>>>

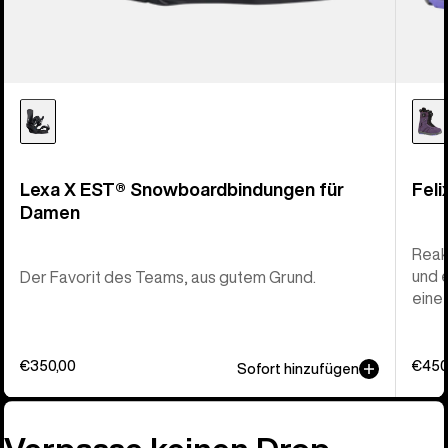
Lexa X EST® Snowboardbindungen für
Fel
Damen
Reak
und 
Der Favorit des Teams, aus gutem Grund.
eine
€350,00
€450
Sofort hinzufügen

<<<

• Instructions to follow: Exactly as given, transcribe every line of the data, but not its images.

• Expected answer:
Lexa X EST® Snowboardbindungen für
Fel
Damen
Reak
und 
Der Favorit des Teams, aus gutem Grund.
eine
€350,00
€450
Sofort hinzufügen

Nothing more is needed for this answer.